The startup leadership team will feature Bob Diamond, co-founder and CEO of Atlas Merchant Capital, as chairman of the board. David Schamis, Atlas’s Chief Investment Officer and Co-founder, will become Chief Executive Officer of HSI. 

We are delighted by this opportunity to partner with Sonnet in establishing a leading crypto treasury management strategy to ultimately deliver strong value to shareholders. We believe HYPE and the Hyperliquid protocol represent a truly differentiated offering within the digital asset space,” incoming board executive Diamond said in a press conference on Monday. 

A new Chief Financial Officer is expected to be named soon, while the board will expand to include Eric Rosengren, former President of the Boston Federal Reserve, and two of Sonnet’s existing independent directors.

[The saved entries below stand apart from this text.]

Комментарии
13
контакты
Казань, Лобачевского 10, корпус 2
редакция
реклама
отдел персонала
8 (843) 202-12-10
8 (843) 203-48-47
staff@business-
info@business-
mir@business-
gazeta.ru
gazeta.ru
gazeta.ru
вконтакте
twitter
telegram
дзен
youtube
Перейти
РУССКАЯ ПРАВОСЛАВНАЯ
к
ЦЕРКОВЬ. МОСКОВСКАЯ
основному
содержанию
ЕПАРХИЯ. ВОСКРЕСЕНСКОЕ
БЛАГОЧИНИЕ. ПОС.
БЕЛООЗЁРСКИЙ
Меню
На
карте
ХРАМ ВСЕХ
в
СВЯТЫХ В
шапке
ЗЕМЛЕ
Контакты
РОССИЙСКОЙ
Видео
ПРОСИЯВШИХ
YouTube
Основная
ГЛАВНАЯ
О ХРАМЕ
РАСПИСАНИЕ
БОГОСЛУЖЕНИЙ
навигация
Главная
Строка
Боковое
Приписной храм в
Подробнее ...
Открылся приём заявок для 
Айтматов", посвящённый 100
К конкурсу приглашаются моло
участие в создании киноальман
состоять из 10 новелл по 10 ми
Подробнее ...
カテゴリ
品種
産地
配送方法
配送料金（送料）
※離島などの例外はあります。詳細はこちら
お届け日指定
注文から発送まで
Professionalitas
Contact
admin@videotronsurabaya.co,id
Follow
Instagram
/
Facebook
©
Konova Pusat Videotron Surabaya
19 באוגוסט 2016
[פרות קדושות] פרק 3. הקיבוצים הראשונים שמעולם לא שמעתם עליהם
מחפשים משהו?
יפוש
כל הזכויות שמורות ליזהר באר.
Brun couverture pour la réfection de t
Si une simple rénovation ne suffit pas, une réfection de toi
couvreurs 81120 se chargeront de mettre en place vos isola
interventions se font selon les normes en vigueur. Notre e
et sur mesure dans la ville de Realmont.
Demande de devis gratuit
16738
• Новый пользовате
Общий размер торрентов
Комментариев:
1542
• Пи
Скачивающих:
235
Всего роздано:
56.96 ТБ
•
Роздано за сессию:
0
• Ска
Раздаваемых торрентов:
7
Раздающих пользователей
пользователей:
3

At the time of closing, HSI will also enter into a Sponsor Advisory Agreement (SAA) with Rorschach to expand the business by adding HYPE into the treasury.

Capital raised and private placement details

Concurrent with the signing of the BCA, Sonnet is raising $5.5 million in a private placement to accredited investors. The technology company is issuing non-voting convertible preferred stock and warrants to purchase common stock. The placement is expected to close later on today.

An additional $2 million in convertible notes issued by Sonnet in June 2025 will convert into preferred stock and warrants as part of the same transaction. Net proceeds from these offerings will be used for general corporate purposes, including the development of existing biotech assets and expenses related to the Business Combination.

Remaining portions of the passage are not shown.